It’s time to consider the possibility that industrial farming with its focus on chemicals such as glyphosate and glufosinate have played an important role in creating drought and other severe weather patterns.
The term microbiome can be misleading because it conjures images of things so small and insignificant that, in relation to macroscopic phenomena, they are literally invisible. These ubiquitously distributed bacteria collectively constitute together something of a globe-spanning organism, and their collective power to affect changes in the planet’s climate may be far more profound than any of us imagined.

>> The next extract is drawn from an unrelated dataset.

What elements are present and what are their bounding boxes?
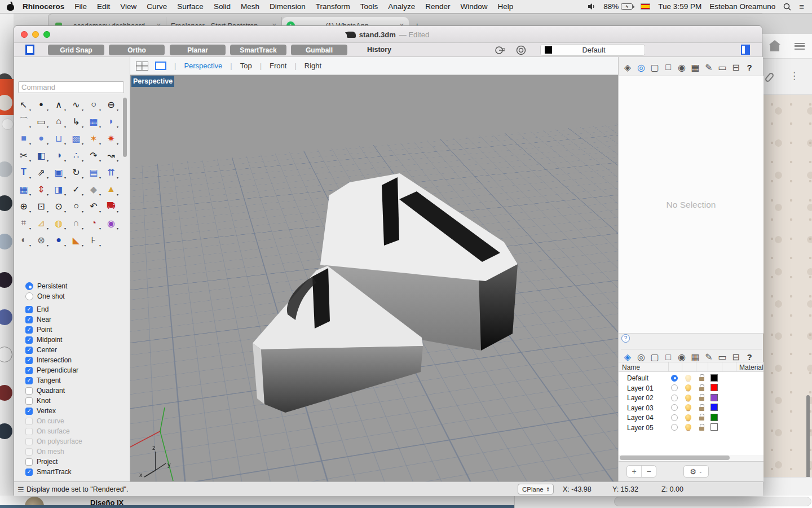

For instance, it is now known that the atmospheric microbiome actually regulates rain and snow formation and precipitation. In fact, Earth is surrounded by microbes and the products of microbes flying from land to sky and back to land. A recent article explains how “Over land outside the tropics, only 1 percent of rain events involve ice-free clouds, according to the new study.” And what is the most significant rain-making bacteria identified to date but an ice-nucleating bacteria called Pseudomonas syringae? Perhaps it would be more accurate to speak of these bacteria in the atmosphere in toto not as a microbiome but an “atmospheric macrobiome.”
Chances are you’ve never heard of rainmaking bacteria even though the concept has been around since the 1970s. You may not have known about microbes living in the atmosphere or about bioprecipitation. And you probably thought Native American and African rain dancing isn’t real. But gather a large group of people to kick up enough dust and this ancient ritual begins to make sense. An interesting modern example of this phenomena comes from a tea plantation in Western Kenya, notorious for its incredible volume of hailstorms. In 1982, Russell Schnell, a University of Colorado student, discovered that tea pickers kicked-up particles carrying P. syringae leading to 132 days of hailstorms in just one year.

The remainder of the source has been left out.